# Information given
== Segment start ==
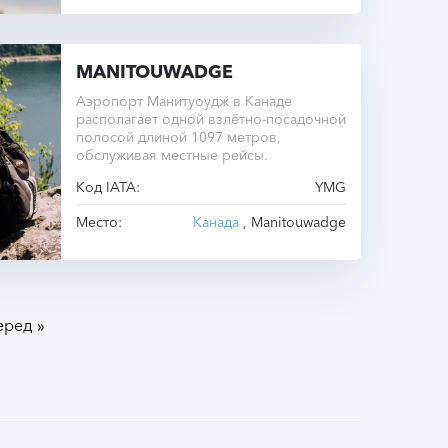
MANITOUWADGE
Аэропорт Манитуоудж в Канаде
располагает одной взлётно-посадочной
полосой длиной 1097 метров,
обслуживая местные рейсы.
Код IATA:
YMG
Место:
Канада
, Manitouwadge
»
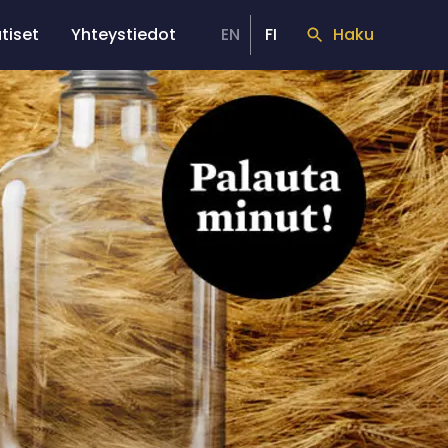
tiset
Yhteystiedot
EN
FI
Haku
== Segment end ==
If a line holds an image, leave the image out; retype everything else in the entries exactly.

# Task response
MANITOUWADGE
Аэропорт Манитуоудж в Канаде
располагает одной взлётно-посадочной
полосой длиной 1097 метров,
обслуживая местные рейсы.
Код IATA:
YMG
Место:
Канада
, Manitouwadge
»
tiset
Yhteystiedot
EN
FI
Haku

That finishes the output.